* [Your task]:
No line before the one containing "Einführung Hier erfahren Sie im Detail, w" is to be output; retype exactly that line and all lines that follow it to the end of the records.

* [Source information]:
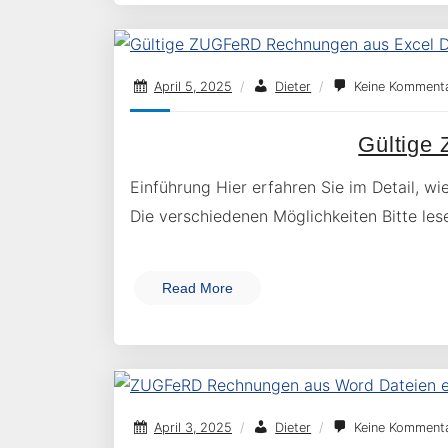
April 5, 2025
/
Dieter
/
Keine Komment
Gültige
Einführung Hier erfahren Sie im Detail, w
Die verschiedenen Möglichkeiten Bitte les
Read More
April 3, 2025
/
Dieter
/
Keine Komment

* [Answer space]:
Einführung Hier erfahren Sie im Detail, w
Die verschiedenen Möglichkeiten Bitte les
Read More
April 3, 2025
/
Dieter
/
Keine Komment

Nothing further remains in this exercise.